Aku benar-benar tak berpikir dia akan bekerja sama!

"Ok! Keren!" Aku mendengar Mark berteriak di belakangku.

Kuku mereka berderap keras di jalanan saat kedua kuda mulai menambah
kecepatan. Aku terpantul keras di atas pelana, memegang erat-erat,
kehilangan keseimbangan, mulai bertanya-tanya apakah ini adalah ide yang
keren.

Aku tak punya kesempatan untuk berteriak ketika sesosok gelap meluncur
di jalanan.

Semua itu terjadi begitu cepat.

Betsy berlari dengan cepat. Aku memantul di pelana, terpantul begitu keras,
kakiku menyelinap keluar dari sanggurdi (pijakan kaki).

Sosok gelap itu melompat keluar tepat di depan kami.

Betsy meringkik, melengking kaget - dan mundur ke belakang. Saat aku mulai

jatuh, aku melihat langsung apa yang telah melompat ke jalanan itu. Itu adalah

orang-orangan sawah yang menyeringai.

16

Betsy bangkit dengan ringkikan tinggi.


Tanganku meraih kendali, tetapi kendali itu tergelincir dari genggamanku.
Langit tampaknya berguling di atasku, lalu miring menjauh.

Aku meluncur ke belakang, keluar dari sadel, dari kuda, kakiku meronta-ronta liar
untuk memukul sanggurdi (pijakan kaki).

Langit lebih miring lagi.

Punggungku membentur tanah yang keras.

Aku hanya ingat kaget dari berhenti begitu mendadak, terkejut betapa keras
rasanya tanah itu, bagaimana betapa rasa sakit menimpa tubuhku dengan
begitu cepat.

Langit berubah merah cerah.
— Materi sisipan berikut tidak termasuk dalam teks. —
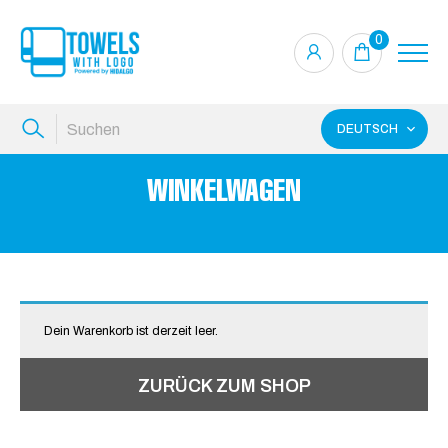
0
DEUTSCH
WINKELWAGEN
Dein Warenkorb ist derzeit leer.
ZURÜCK ZUM SHOP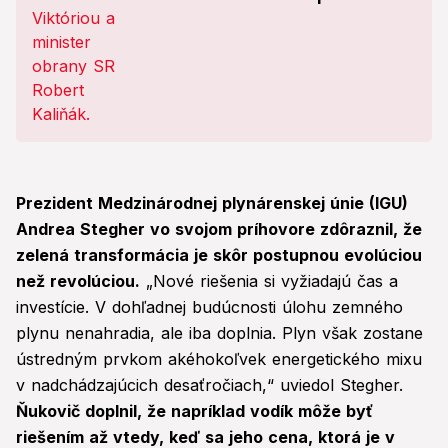
čase ukázal manželku FOTO
Prezident Medzinárodnej plynárenskej únie (IGU)
Andrea Stegher vo svojom príhovore zdôraznil, že
zelená transformácia je skôr postupnou evolúciou
než revolúciou.
„Nové riešenia si vyžiadajú čas a
investície. V dohľadnej budúcnosti úlohu zemného
plynu nenahradia, ale iba doplnia. Plyn však zostane
ústredným prvkom akéhokoľvek energetického mixu
v nadchádzajúcich desaťročiach,“ uviedol Stegher.
Ňukovič doplnil, že napríklad vodík môže byť
riešením až vtedy, keď sa jeho cena, ktorá je v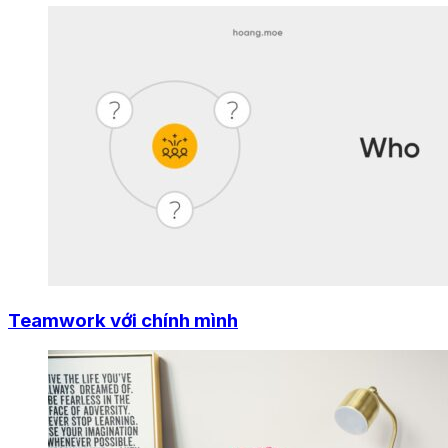
Teamwork với chính mình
Merah tua menyala. Seperti suatu ledakan.

Lalu warna merah tua itu memudar ke dalam, ke dalam, ke dalam hitam yang
tiada akhir.

***

Aku mendengar rintihan pelan sebelum aku membuka

mataku. Aku mengenali suara itu. Suara Mark.

Mataku masih tertutup, aku membuka mulut untuk memanggilnya.


Bibirku bergerak, tapi tak ada suara yang keluar.

"Ohhhh." Rintihan pelan lagi darinya, tak jauh dariku.

"Mark -?" Aku berhasil bicara. Punggungku sakit. Bahuku terluka. Kepalaku
berdenyut-denyut.

Semuanya terluka.

"Pergelangan tanganku - kurasa patah," kata Mark, suaranya nyaring


dan ketakutan.
"Kau juga jatuh?" tanyaku.
"Ya aku juga jatuh." Erangnya.

Aku membuka mataku. Akhirnya. Aku membuka mataku.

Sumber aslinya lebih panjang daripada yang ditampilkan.